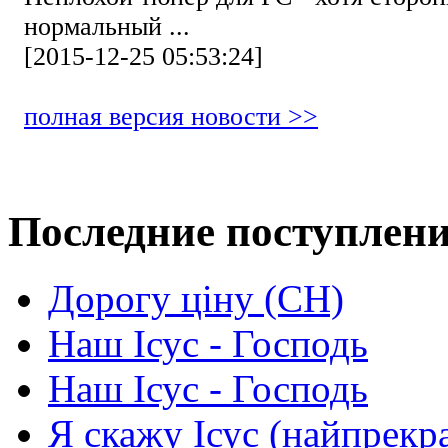
нормальный ...
[2015-12-25 05:53:24]
полная версия новости >>
Последние поступлен
Дорогу ціну (СН)
Наш Ісус - Господь
Наш Ісус - Господь
Я скажу Ісус (найпрекр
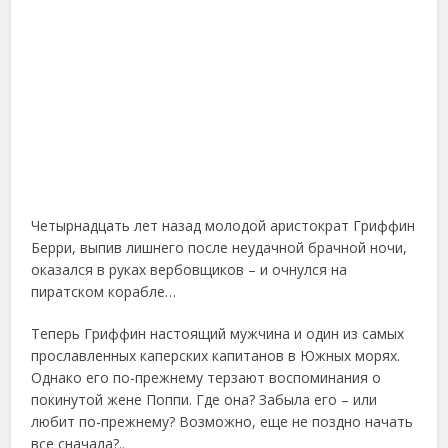
Четырнадцать лет назад молодой аристократ Гриффин
Берри, выпив лишнего после неудачной брачной ночи,
оказался в руках вербовщиков – и очнулся на
пиратском корабле…
Теперь Гриффин настоящий мужчина и один из самых
прославленных каперских капитанов в Южных морях.
Однако его по-прежнему терзают воспоминания о
покинутой жене Поппи. Где она? Забыла его – или
любит по-прежнему? Возможно, еще не поздно начать
все сначала?..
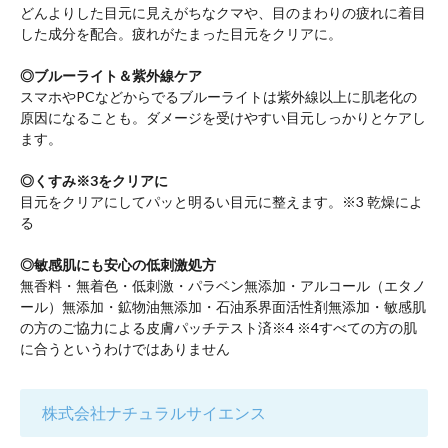
どんよりした目元に見えがちなクマや、目のまわりの疲れに着目
した成分を配合。疲れがたまった目元をクリアに。
◎ブルーライト＆紫外線ケア
スマホやPCなどからでるブルーライトは紫外線以上に肌老化の
原因になることも。ダメージを受けやすい目元しっかりとケアし
ます。
◎くすみ※3をクリアに
目元をクリアにしてパッと明るい目元に整えます。※3 乾燥によ
る
◎敏感肌にも安心の低刺激処方
無香料・無着色・低刺激・パラベン無添加・アルコール（エタノ
ール）無添加・鉱物油無添加・石油系界面活性剤無添加・敏感肌
の方のご協力による皮膚パッチテスト済※4 ※4すべての方の肌
に合うというわけではありません
株式会社ナチュラルサイエンス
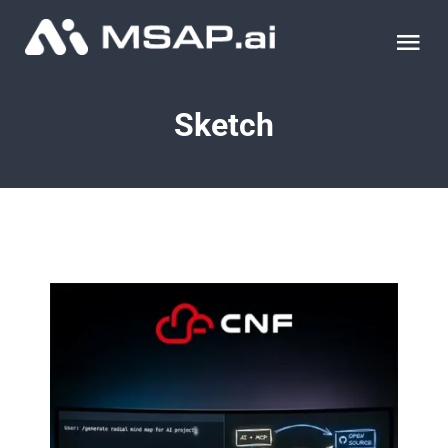
Skip
to
Tog
content
Nav
제품
Sketch
조달물품
컨설팅
교육
이벤트 & 세미나
블로그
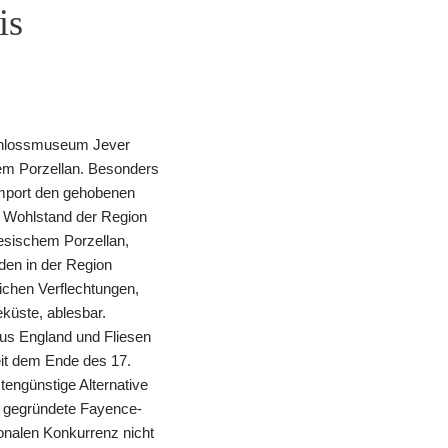
is
chlossmuseum Jever
tem Porzellan. Besonders
Import den gehobenen
n Wohlstand der Region
nesischem Porzellan,
den in der Region
lichen Verflechtungen,
küste, ablesbar.
s England und Fliesen
it dem Ende des 17.
tengünstige Alternative
er gegründete Fayence-
ionalen Konkurrenz nicht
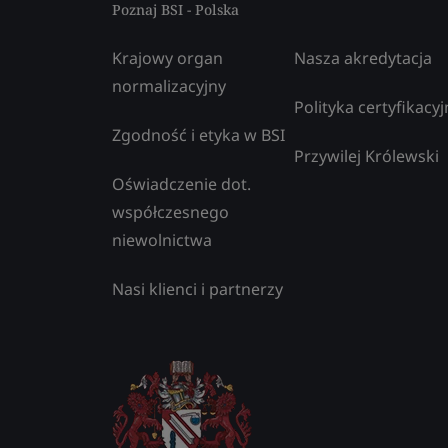
Poznaj BSI - Polska
Krajowy organ
Nasza akredytacja
normalizacyjny
Polityka certyfikacyj
Zgodność i etyka w BSI
Przywilej Królewski
Oświadczenie dot.
współczesnego
niewolnictwa
Nasi klienci i partnerzy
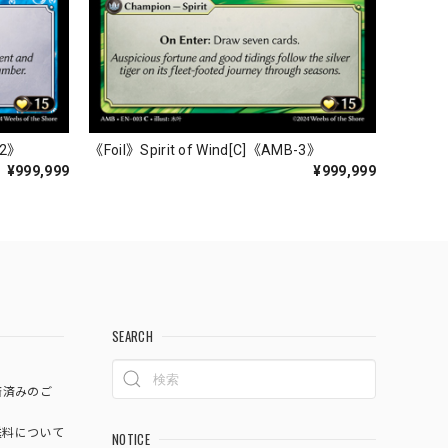
-2》
《Foil》Spirit of Wind[C]《AMB-3》
¥999,999
¥999,999
SEARCH
済済みのご
料について
NOTICE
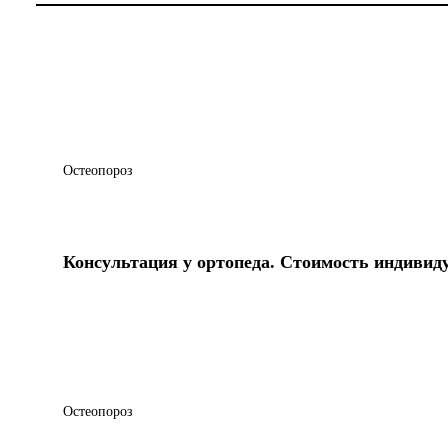
Остеопороз
Консультация у ортопеда. Стоимость индивид
Остеопороз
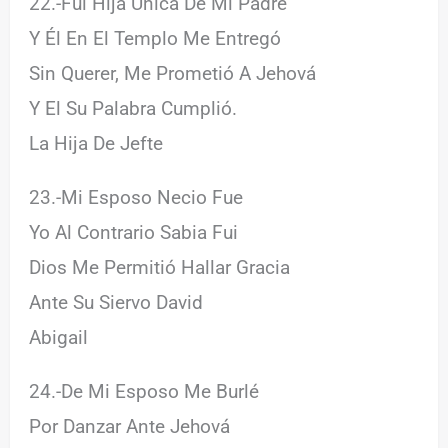
22.-Fui Hija Única De Mi Padre
Y Él En El Templo Me Entregó
Sin Querer, Me Prometió A Jehová
Y El Su Palabra Cumplió.
La Hija De Jefte
23.-Mi Esposo Necio Fue
Yo Al Contrario Sabia Fui
Dios Me Permitió Hallar Gracia
Ante Su Siervo David
Abigail
24.-De Mi Esposo Me Burlé
Por Danzar Ante Jehová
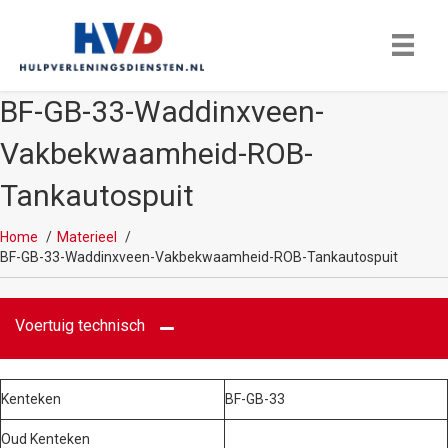
BF-GB-33-Waddinxveen-
Vakbekwaamheid-ROB-
Tankautospuit
Home
Materieel
BF-GB-33-Waddinxveen-Vakbekwaamheid-ROB-Tankautospuit
Voertuig technisch
Kenteken
BF-GB-33
Oud Kenteken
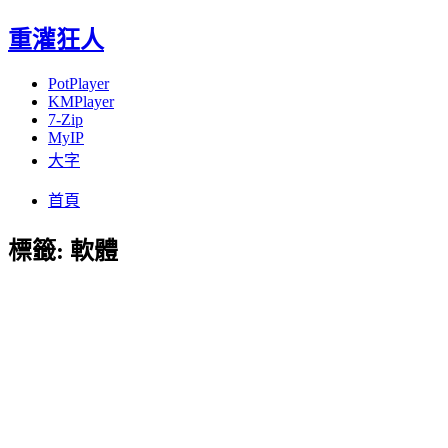
重灌狂人
PotPlayer
KMPlayer
7-Zip
MyIP
大字
Menu
Skip
首頁
to
content
標籤:
軟體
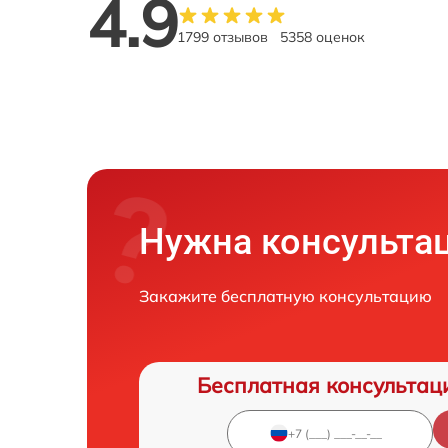
4.9
1799 отзывов
5358 оценок
Нужна консульта
Закажите бесплатную консультацию
Бесплатная консультац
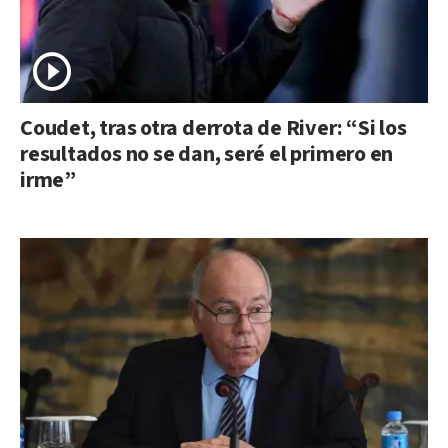
Coudet, tras otra derrota de River: “Si los
resultados no se dan, seré el primero en
irme”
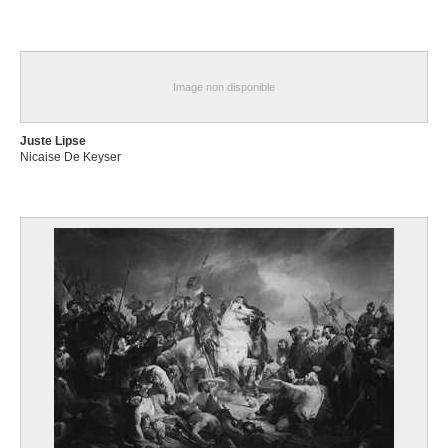
Image non disponible
Juste Lipse
Nicaise De Keyser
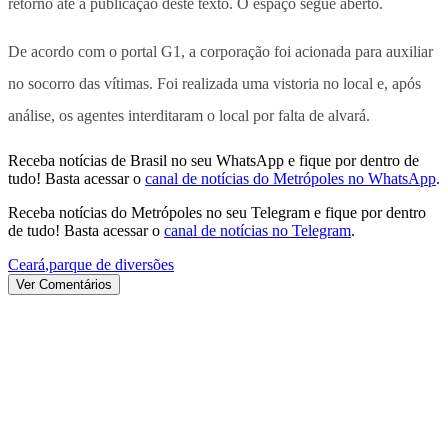
retorno até a publicação deste texto. O espaço segue aberto.
De acordo com o portal G1, a corporação foi acionada para auxiliar
no socorro das vítimas. Foi realizada uma vistoria no local e, após
análise, os agentes interditaram o local por falta de alvará.
Receba notícias de Brasil no seu WhatsApp e fique por dentro de
tudo! Basta acessar o
canal de notícias do Metrópoles no WhatsApp
.
Receba notícias do Metrópoles no seu Telegram e fique por dentro
de tudo! Basta acessar o
canal de notícias no Telegram
.
Ceará
,
parque de diversões
Ver Comentários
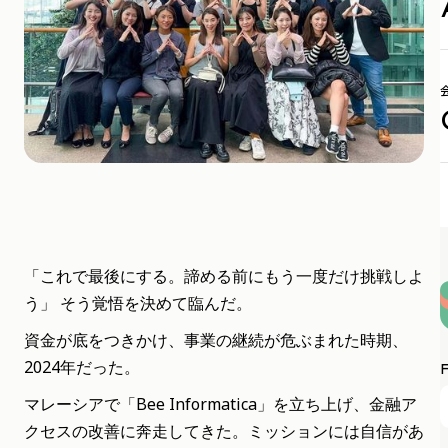
「これで最後にする。諦める前にもう一度だけ挑戦しよ
う」 そう覚悟を決めて臨んだ。
資金が底をつきかけ、事業の継続が危ぶまれた時期、
2024年だった。
マレーシアで「Bee Informatica」を立ち上げ、金融ア
クセスの改善に奔走してきた。ミッションには自信があ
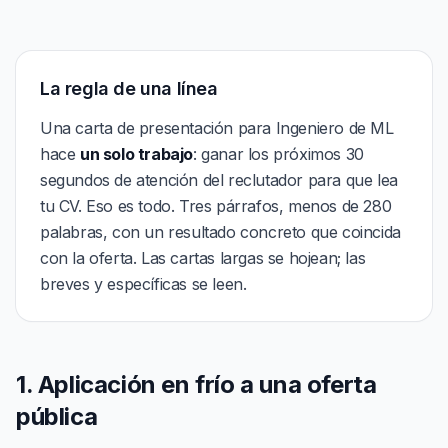
La regla de una línea
Una carta de presentación para Ingeniero de ML
hace
un solo trabajo
: ganar los próximos 30
segundos de atención del reclutador para que lea
tu CV. Eso es todo. Tres párrafos, menos de 280
palabras, con un resultado concreto que coincida
con la oferta. Las cartas largas se hojean; las
breves y específicas se leen.
1. Aplicación en frío a una oferta
pública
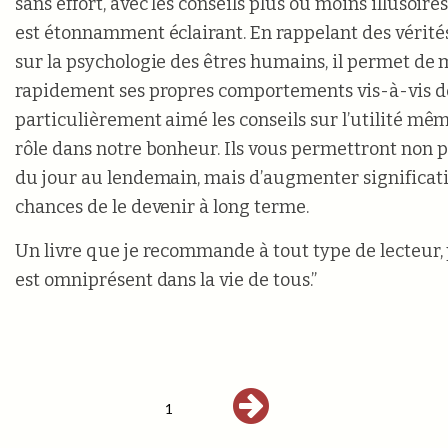
sans effort, avec les conseils plus ou moins illusoires
est étonnamment éclairant. En rappelant des vérit
sur la psychologie des êtres humains, il permet de 
rapidement ses propres comportements vis-à-vis de l
particulièrement aimé les conseils sur l’utilité mêm
rôle dans notre bonheur. Ils vous permettront non p
du jour au lendemain, mais d’augmenter significat
chances de le devenir à long terme.
Un livre que je recommande à tout type de lecteur,
est omniprésent dans la vie de tous.”
1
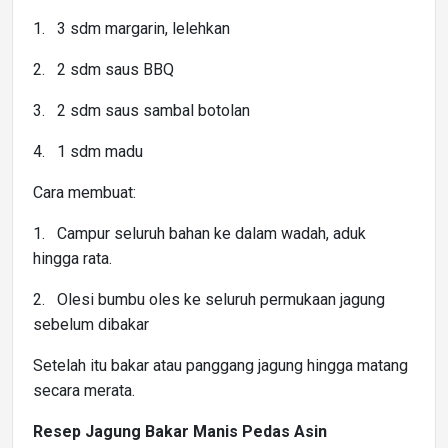
1. 3 sdm margarin, lelehkan
2. 2 sdm saus BBQ
3. 2 sdm saus sambal botolan
4. 1 sdm madu
Cara membuat:
1. Campur seluruh bahan ke dalam wadah, aduk
hingga rata.
2. Olesi bumbu oles ke seluruh permukaan jagung
sebelum dibakar
Setelah itu bakar atau panggang jagung hingga matang
secara merata.
Resep Jagung Bakar Manis Pedas Asin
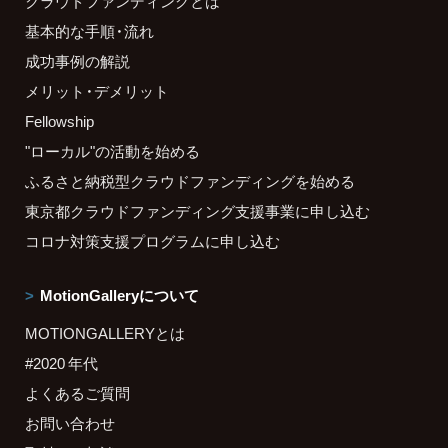
クラウドファンディングとは
基本的な手順・流れ
成功事例の解説
メリット・デメリット
Fellowship
"ローカル"の活動を始める
ふるさと納税型クラウドファンディングを始める
東京都クラウドファンディング支援事業に申し込む
コロナ対策支援プログラムに申し込む
MotionGalleryについて
MOTIONGALLERYとは
#2020 年代
よくあるご質問
お問い合わせ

**WHAT THE TASK REQUIRES:**
What this calls for is a word-for-word copy of the listing above, pictures excluded.

**OUTPUT FOR THIS TASK:**
нормальный ...
[2015-12-25 05:53:24]
полная версия новости >>
Последние поступлен
Дорогу ціну (СН)
Наш Ісус - Господь
Наш Ісус - Господь
Я скажу Ісус (найпрекр
Четырнадцать лет назад молодой аристократ Гриффин
Берри, выпив лишнего после неудачной брачной ночи,
оказался в руках вербовщиков – и очнулся на
пиратском корабле…
Теперь Гриффин настоящий мужчина и один из самых
прославленных каперских капитанов в Южных морях.
Однако его по-прежнему терзают воспоминания о
покинутой жене Поппи. Где она? Забыла его – или
любит по-прежнему? Возможно, еще не поздно начать
все сначала?..
どんよりした目元に見えがちなクマや、目のまわりの疲れに着目
した成分を配合。疲れがたまった目元をクリアに。
◎ブルーライト＆紫外線ケア
スマホやPCなどからでるブルーライトは紫外線以上に肌老化の
原因になることも。ダメージを受けやすい目元しっかりとケアし
ます。
◎くすみ※3をクリアに
目元をクリアにしてパッと明るい目元に整えます。※3 乾燥によ
る
◎敏感肌にも安心の低刺激処方
無香料・無着色・低刺激・パラベン無添加・アルコール（エタノ
ール）無添加・鉱物油無添加・石油系界面活性剤無添加・敏感肌
の方のご協力による皮膚パッチテスト済※4 ※4すべての方の肌
に合うというわけではありません
株式会社ナチュラルサイエンス
Skip
to
Tog
content
Nav
제품
Sketch
조달물품
컨설팅
교육
이벤트 & 세미나
블로그
is
chlossmuseum Jever
tem Porzellan. Besonders
Import den gehobenen
n Wohlstand der Region
nesischem Porzellan,
den in der Region
lichen Verflechtungen,
küste, ablesbar.
s England und Fliesen
it dem Ende des 17.
tengünstige Alternative
er gegründete Fayence-
ionalen Konkurrenz nicht
Poznaj BSI - Polska
Krajowy organ
Nasza akredytacja
normalizacyjny
Polityka certyfikacyj
Zgodność i etyka w BSI
Przywilej Królewski
Oświadczenie dot.
współczesnego
niewolnictwa
Nasi klienci i partnerzy
-2》
《Foil》Spirit of Wind[C]《AMB-3》
¥999,999
¥999,999
SEARCH
済済みのご
料について
NOTICE
Остеопороз
Консультация у ортопеда. Стоимость индивид
Остеопороз
22.-Fui Hija Única De Mi Padre
Y Él En El Templo Me Entregó
Sin Querer, Me Prometió A Jehová
Y El Su Palabra Cumplió.
La Hija De Jefte
23.-Mi Esposo Necio Fue
Yo Al Contrario Sabia Fui
Dios Me Permitió Hallar Gracia
Ante Su Siervo David
Abigail
24.-De Mi Esposo Me Burlé
Por Danzar Ante Jehová
BF-GB-33-Waddinxveen-
Vakbekwaamheid-ROB-
Tankautospuit
Home
Materieel
BF-GB-33-Waddinxveen-Vakbekwaamheid-ROB-Tankautospuit
Voertuig technisch
Kenteken
BF-GB-33
Oud Kenteken
重灌狂人
PotPlayer
KMPlayer
7-Zip
MyIP
大字
Menu
Skip
首頁
to
content
標籤:
軟體
4.9
1799 отзывов
5358 оценок
Нужна консульта
Закажите бесплатную консультацию
Бесплатная консультац
Coudet, tras otra derrota de River: “Si los
resultados no se dan, seré el primero en
irme”
Image non disponible
Juste Lipse
Nicaise De Keyser
retorno até a publicação deste texto. O espaço segue aberto.
De acordo com o portal G1, a corporação foi acionada para auxiliar
no socorro das vítimas. Foi realizada uma vistoria no local e, após
análise, os agentes interditaram o local por falta de alvará.
Receba notícias de Brasil no seu WhatsApp e fique por dentro de
tudo! Basta acessar o
canal de notícias do Metrópoles no WhatsApp
.
Receba notícias do Metrópoles no seu Telegram e fique por dentro
de tudo! Basta acessar o
canal de notícias no Telegram
.
Ceará
,
parque de diversões
Ver Comentários
「これで最後にする。諦める前にもう一度だけ挑戦しよ
う」 そう覚悟を決めて臨んだ。
資金が底をつきかけ、事業の継続が危ぶまれた時期、
2024年だった。
マレーシアで「Bee Informatica」を立ち上げ、金融ア
クセスの改善に奔走してきた。ミッションには自信があ
La regla de una línea
Una carta de presentación para Ingeniero de ML
hace
un solo trabajo
: ganar los próximos 30
segundos de atención del reclutador para que lea
tu CV. Eso es todo. Tres párrafos, menos de 280
palabras, con un resultado concreto que coincida
con la oferta. Las cartas largas se hojean; las
breves y específicas se leen.
1. Aplicación en frío a una oferta
pública
sans effort, avec les conseils plus ou moins illusoires
est étonnamment éclairant. En rappelant des vérit
sur la psychologie des êtres humains, il permet de 
rapidement ses propres comportements vis-à-vis de l
particulièrement aimé les conseils sur l’utilité mêm
rôle dans notre bonheur. Ils vous permettront non p
du jour au lendemain, mais d’augmenter significat
chances de le devenir à long terme.
Un livre que je recommande à tout type de lecteur,
est omniprésent dans la vie de tous.”
1
1. 3 sdm margarin, lelehkan
2. 2 sdm saus BBQ
3. 2 sdm saus sambal botolan
4. 1 sdm madu
Cara membuat:
1. Campur seluruh bahan ke dalam wadah, aduk
hingga rata.
2. Olesi bumbu oles ke seluruh permukaan jagung
sebelum dibakar
Setelah itu bakar atau panggang jagung hingga matang
secara merata.
Resep Jagung Bakar Manis Pedas Asin
クラウドファンディングとは
基本的な手順・流れ
成功事例の解説
メリット・デメリット
Fellowship
"ローカル"の活動を始める
ふるさと納税型クラウドファンディングを始める
東京都クラウドファンディング支援事業に申し込む
コロナ対策支援プログラムに申し込む
MotionGalleryについて
MOTIONGALLERYとは
#2020 年代
よくあるご質問
お問い合わせ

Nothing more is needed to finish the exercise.